Deep Dive into Classification Metrics
Master classification metrics beyond accuracy - precision, recall, F1, ROC-AUC, and when to use each.
Deep Dive into Classification Metrics
Accuracy can lie. A spam filter that blocks everything gets 0% spam through - but also blocks all your real emails. Let's understand metrics properly.
The Confusion Matrix
Everything starts here:
Predicted
Neg Pos
Actual Neg TN FP ← False Positive: "False alarm"
Pos FN TP ← False Negative: "Missed it"
↑
Type II error
from sklearn.metrics import confusion_matrix, ConfusionMatrixDisplay
cm = confusion_matrix(y_test, y_pred)
ConfusionMatrixDisplay(cm, display_labels=['Negative', 'Positive']).plot()
Precision vs Recall
Precision: Of predicted positives, how many are correct?

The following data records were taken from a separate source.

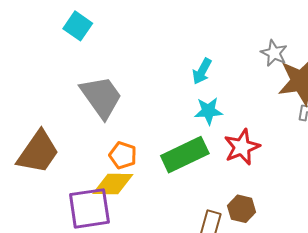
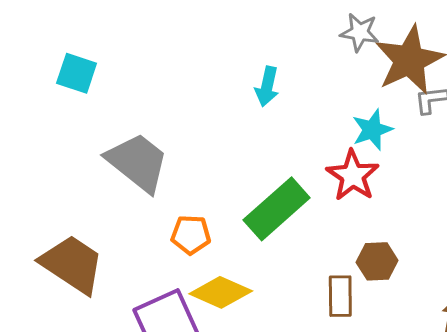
cyan star: (208, 111) -> (372, 130), moved
brown trapezoid: (38, 152) -> (72, 264), turned -75
yellow diamond: (113, 184) -> (221, 292), moved, turned 39

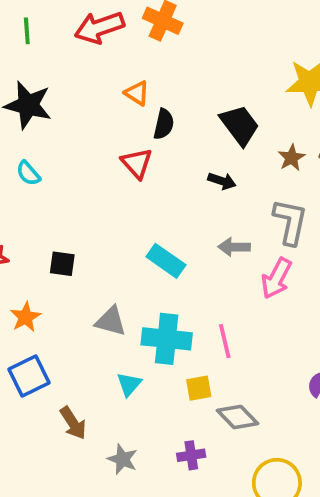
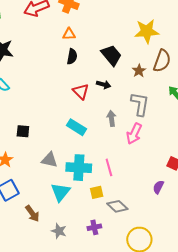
orange triangle: (137, 93) -> (69, 34), moved, turned -32
red triangle: (137, 163) -> (81, 91), moved
gray arrow: (234, 247) -> (111, 118), turned 84
cyan triangle: (129, 384) -> (60, 192), size x1.5

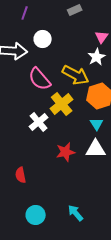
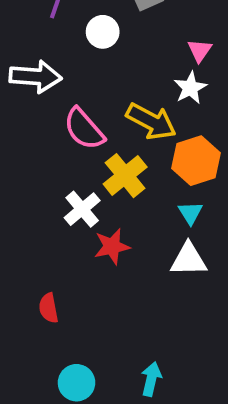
white circle: (43, 39) -> (103, 32), moved
red star: (66, 152) -> (112, 246), moved
cyan arrow: (76, 213) -> (151, 379), turned 54

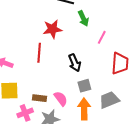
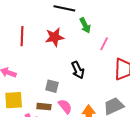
red line: (39, 53) -> (22, 36), moved
gray square: (84, 86) -> (52, 86), moved, turned 32

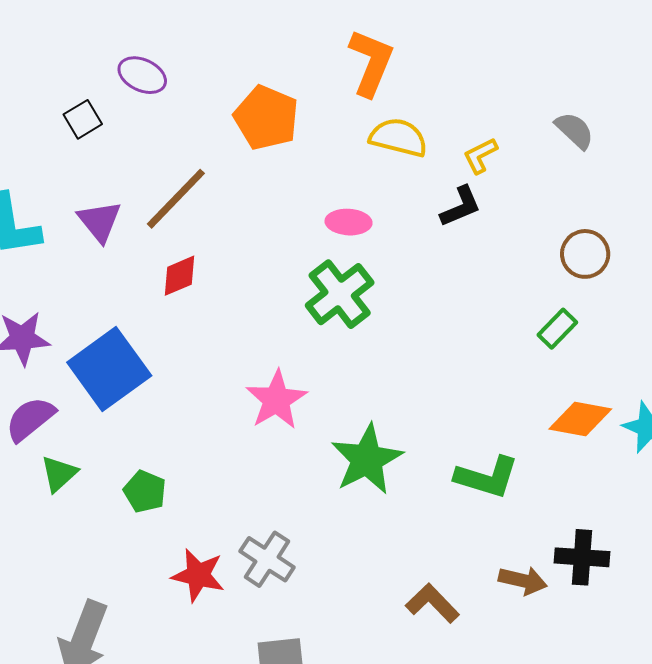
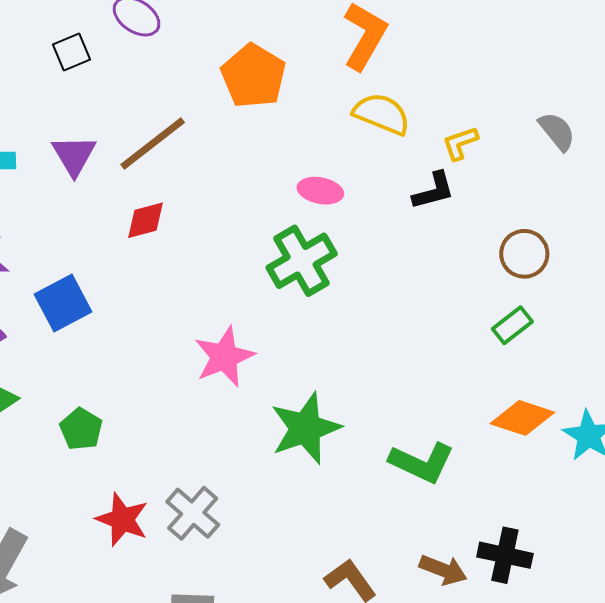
brown circle: (585, 254) -> (524, 254), moved
blue square: (109, 369) -> (63, 303), size x0.7

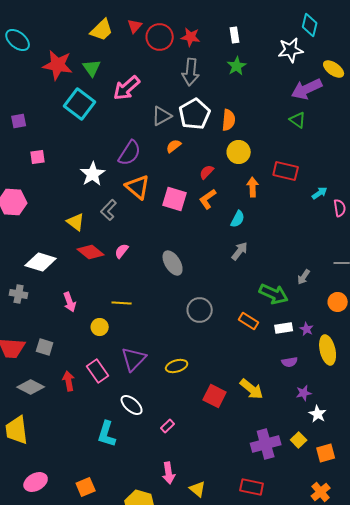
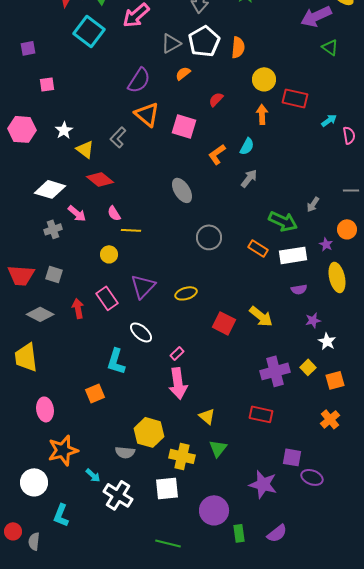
green triangle: (298, 120) -> (330, 47), moved
yellow circle: (239, 152) -> (264, 79), moved
white star: (93, 174) -> (64, 130), moved, size x0.7
orange L-shape: (208, 199) -> (217, 154), moved
pink semicircle: (122, 251) -> (114, 213), moved, turned -70
gray cross: (19, 294) -> (53, 229), moved, turned -30
pink arrow: (70, 302) -> (77, 213), moved, turned -30
white rectangle: (284, 328) -> (293, 255), size x1.5
purple star: (307, 329) -> (326, 244), moved
pink arrow: (169, 473) -> (178, 383), moved, size x1.4
pink ellipse: (36, 482) -> (45, 409), turned -70
orange square: (86, 487) -> (95, 393), moved

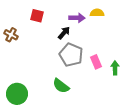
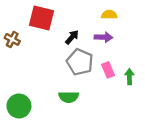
red square: (37, 16) -> (41, 18), size x1.6
purple arrow: (77, 18) -> (104, 37), moved
green semicircle: (61, 86) -> (69, 97), turned -36

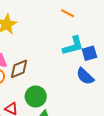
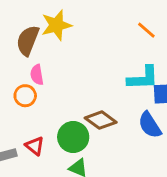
brown diamond: (19, 69) -> (101, 120), moved, turned 45

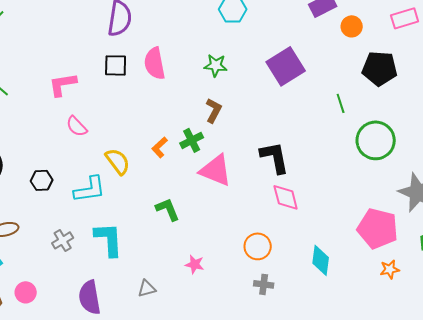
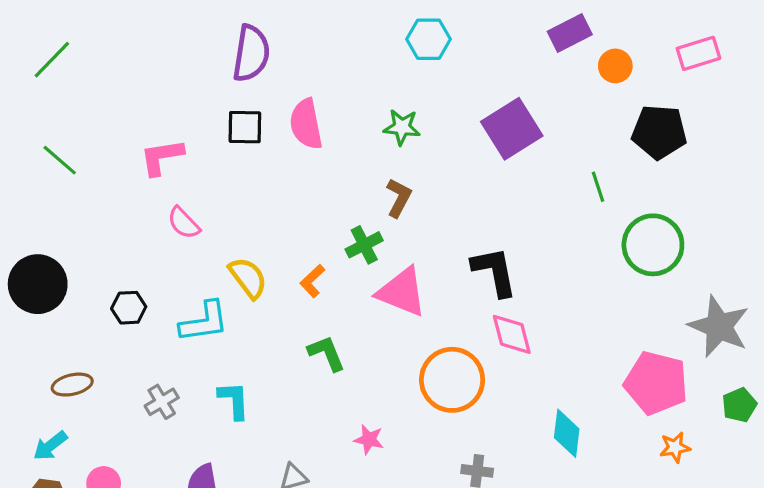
orange L-shape: (160, 147) -> (312, 281), moved
cyan L-shape: (109, 239) -> (234, 400), size x0.7
orange circle: (258, 246) -> (452, 380), moved, size x1.5

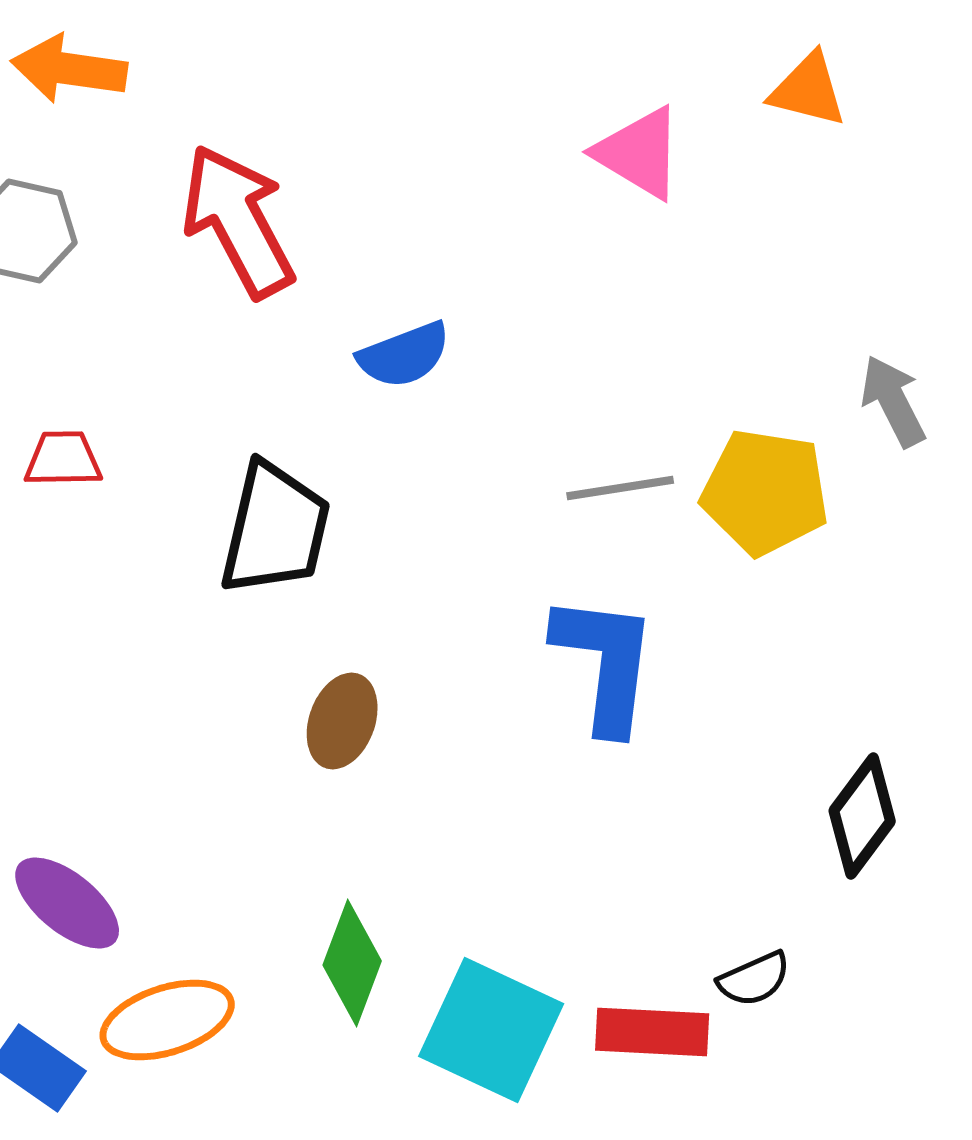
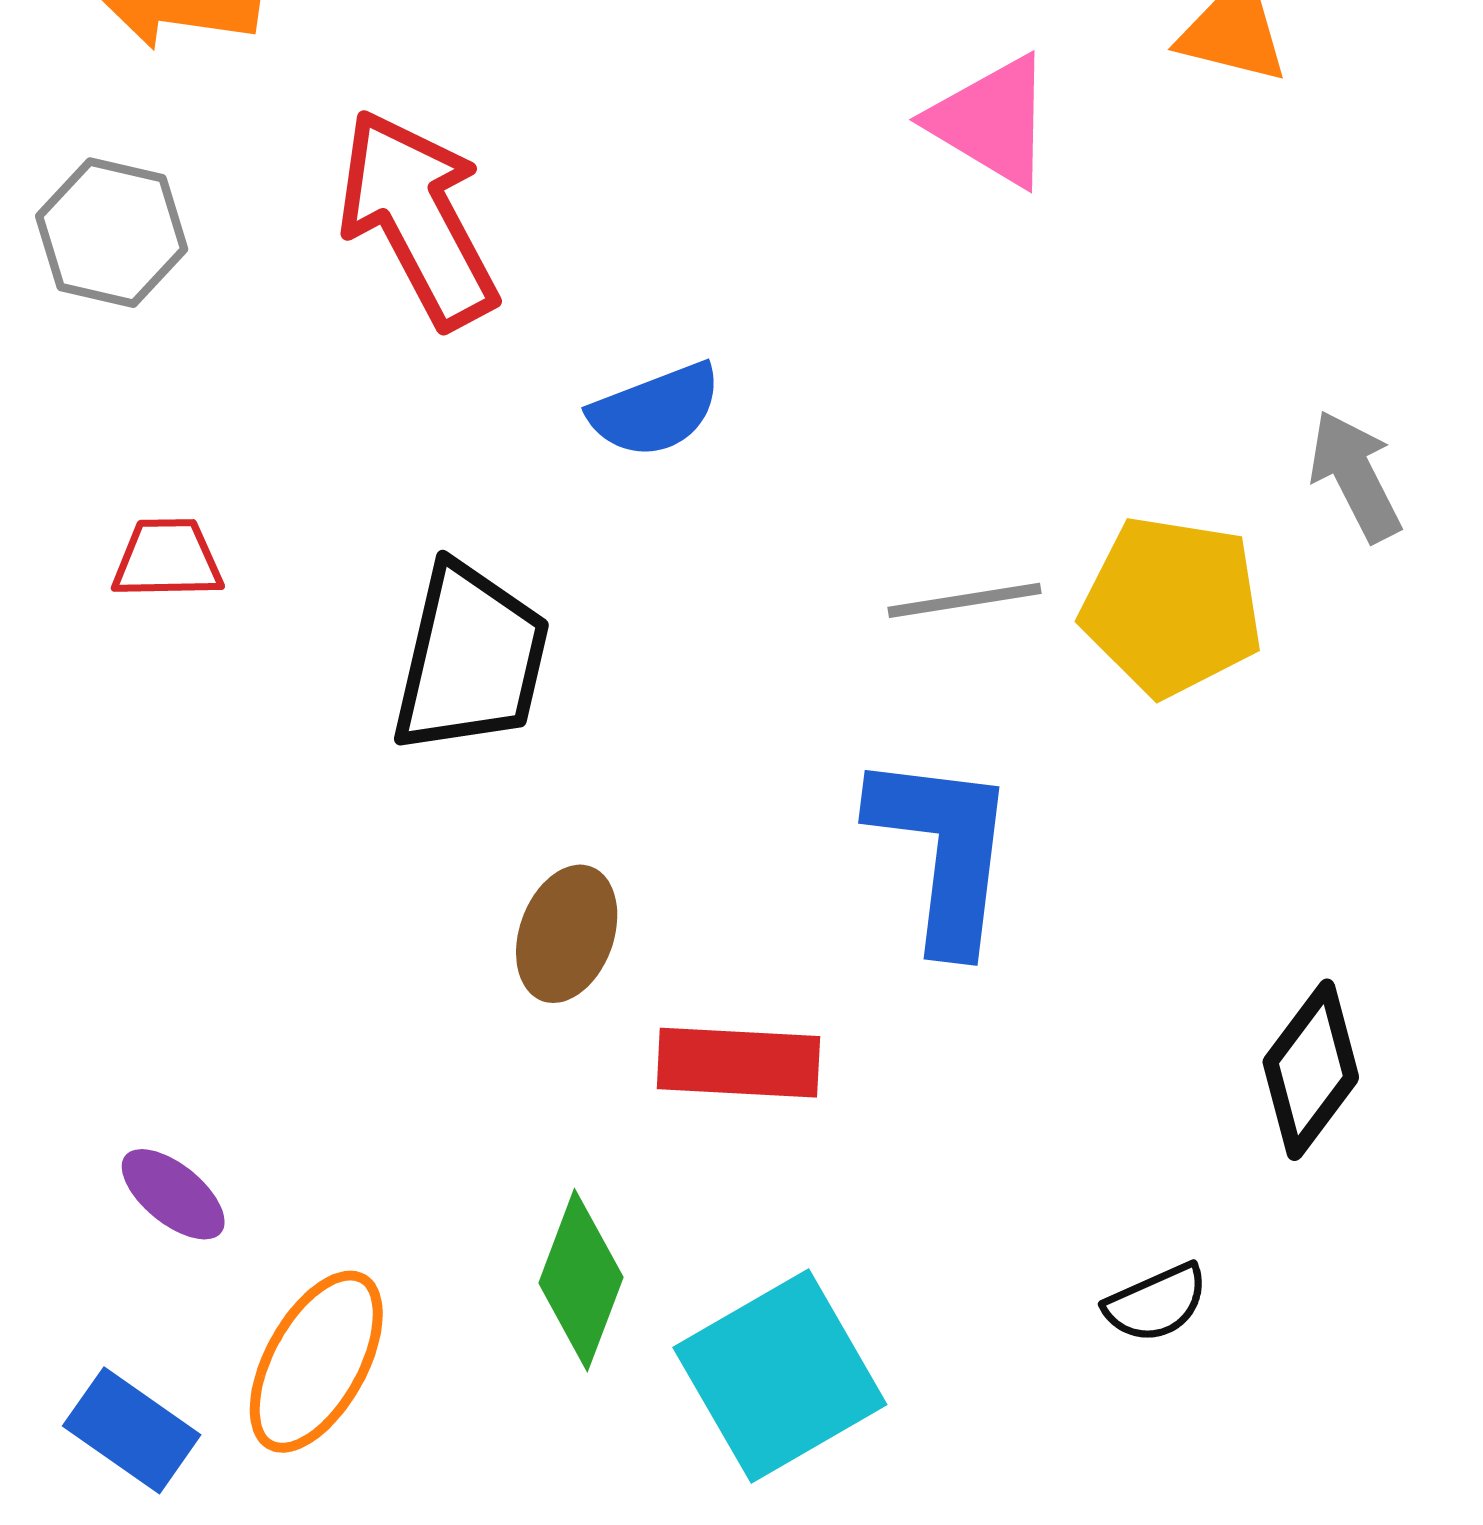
purple ellipse: (67, 903) -> (173, 1194), size x0.7
orange ellipse: (167, 1020) -> (316, 1362), turned -43
cyan square: (491, 1030) -> (780, 1376), turned 35
red rectangle: (652, 1032) -> (738, 1063), moved

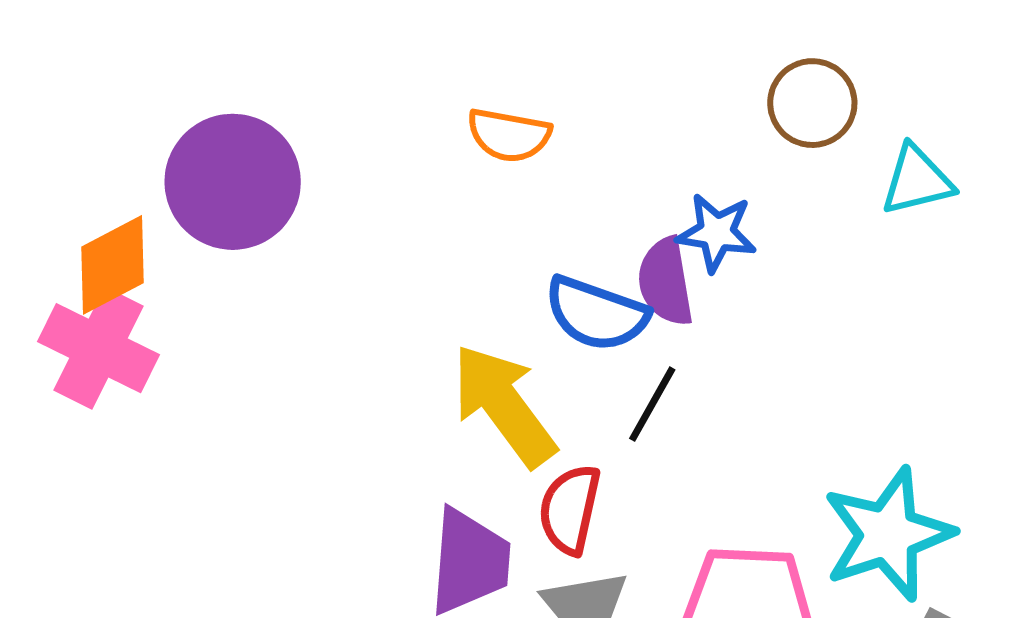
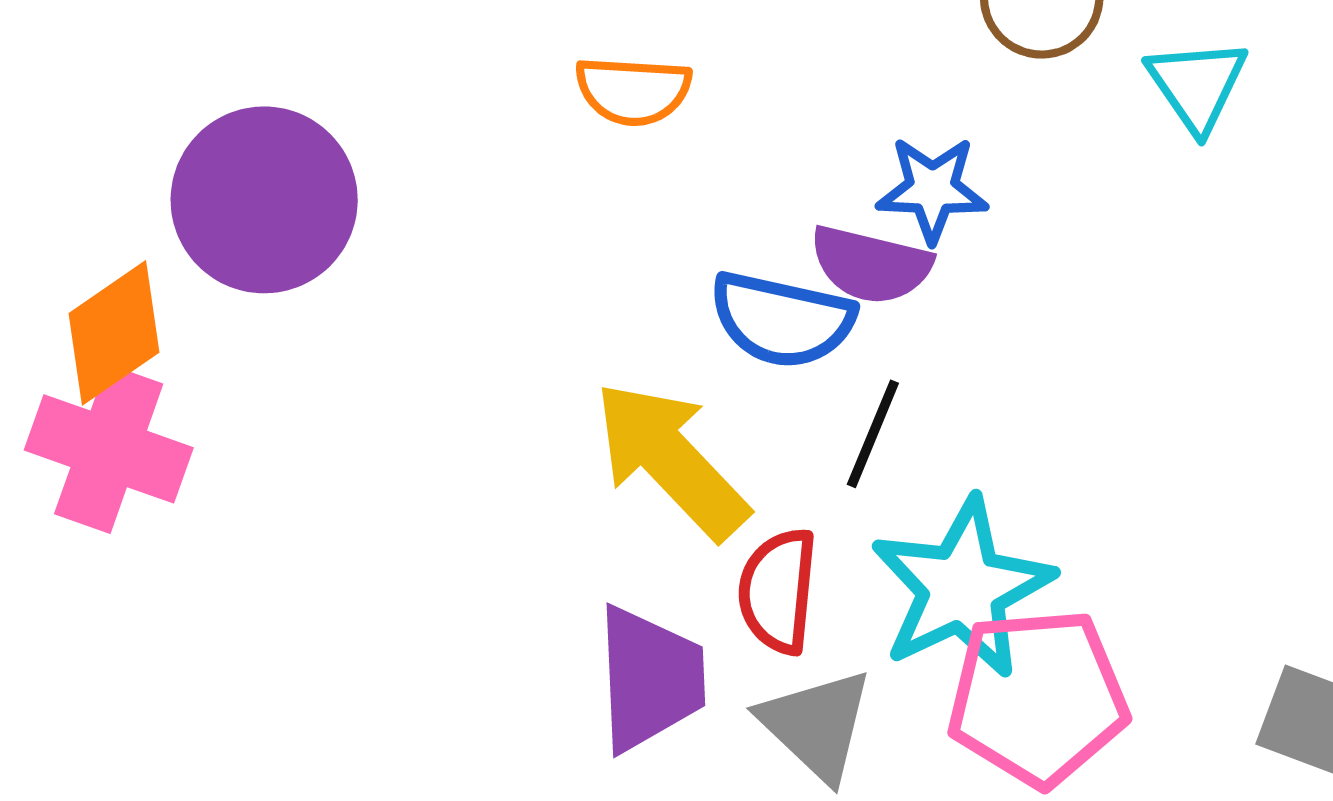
cyan triangle: (917, 180) -> (1197, 85), turned -44
purple semicircle: (665, 282) -> (871, 265), turned -60
cyan star: (888, 534) -> (962, 588), moved

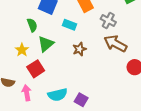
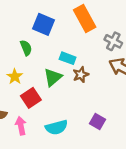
cyan rectangle: (69, 25) -> (68, 58), moved
green triangle: (46, 44) -> (53, 77), moved
purple square: (81, 100) -> (98, 121), moved

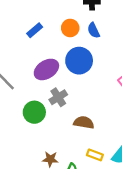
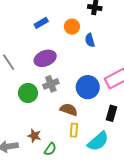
blue semicircle: (94, 30) -> (90, 40), moved
blue circle: (79, 61) -> (88, 87), moved
yellow rectangle: (95, 155) -> (74, 130), moved, turned 64

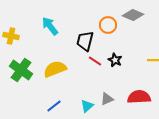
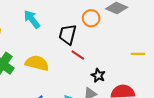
black star: (115, 60) -> (98, 75), moved
yellow semicircle: (55, 69) -> (37, 63), turned 35

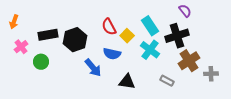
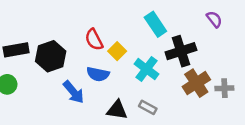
purple semicircle: (185, 11) -> (214, 19), moved
cyan rectangle: (150, 26) -> (155, 24), moved
gray cross: (211, 74) -> (224, 88), moved
gray rectangle: (167, 81) -> (148, 107), moved

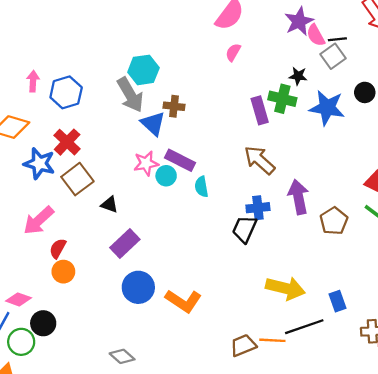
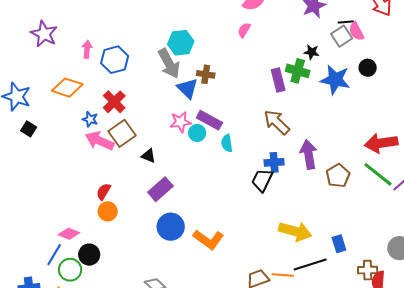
pink semicircle: (316, 35) -> (356, 31), moved
pink semicircle: (233, 52) -> (244, 30), moved
blue star: (39, 164) -> (90, 119), size x0.6
pink arrow: (39, 221) -> (99, 141), moved, turned 64

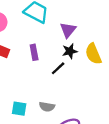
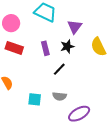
black star: (70, 51) -> (67, 46), moved
black line: (58, 68) -> (59, 69), moved

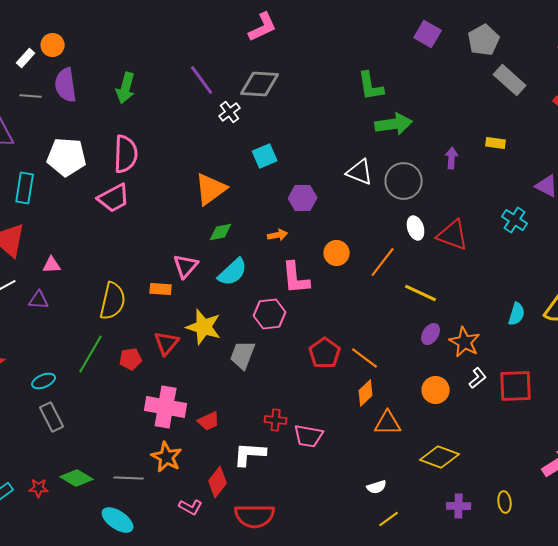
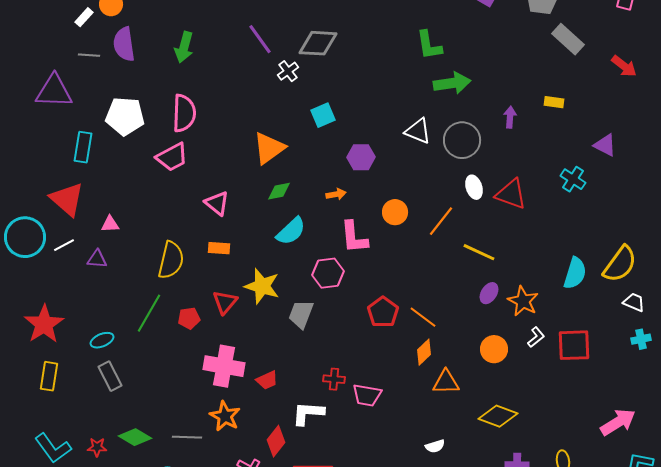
pink triangle: (186, 266) -> (217, 203), moved, turned -32
cyan semicircle: (517, 314) -> (575, 273), size x1.4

Precision = TP / (TP + FP)
"When I say yes, am I right?"
Recall (Sensitivity): Of actual positives, how many did we find?
Recall = TP / (TP + FN)
"Of all the positives, how many did I catch?"
The Tradeoff
High threshold: "Only predict positive when very confident"
→ High precision (fewer false alarms)
→ Low recall (miss more positives)
Low threshold: "Predict positive more liberally"
→ Low precision (more false alarms)
→ High recall (catch more positives)
When to Prioritize What
| Scenario | Prioritize | Why |
|---|---|---|
| Spam filter | Precision | Don't lose important emails |
| Cancer screening | Recall | Don't miss any cancer cases |
| Fraud detection | Usually recall | Don't let fraud through |
| Recommendation | Precision | Don't annoy users |
F1 Score: The Balance
Harmonic mean of precision and recall:
F1 = 2 × (Precision × Recall) / (Precision + Recall)
Use when you need both precision and recall to be good.
from sklearn.metrics import precision_score, recall_score, f1_score
precision = precision_score(y_test, y_pred)
recall = recall_score(y_test, y_pred)
f1 = f1_score(y_test, y_pred)
print(f"Precision: {precision:.3f}")
print(f"Recall: {recall:.3f}")
print(f"F1: {f1:.3f}")
ROC Curve and AUC
ROC shows tradeoff across all thresholds:
from sklearn.metrics import roc_curve, roc_auc_score
# Get probabilities
y_proba = model.predict_proba(X_test)[:, 1]
# ROC curve
fpr, tpr, thresholds = roc_curve(y_test, y_proba)
# Plot
plt.plot(fpr, tpr, label=f'AUC = {roc_auc_score(y_test, y_proba):.3f}')
plt.plot([0, 1], [0, 1], 'k--', label='Random')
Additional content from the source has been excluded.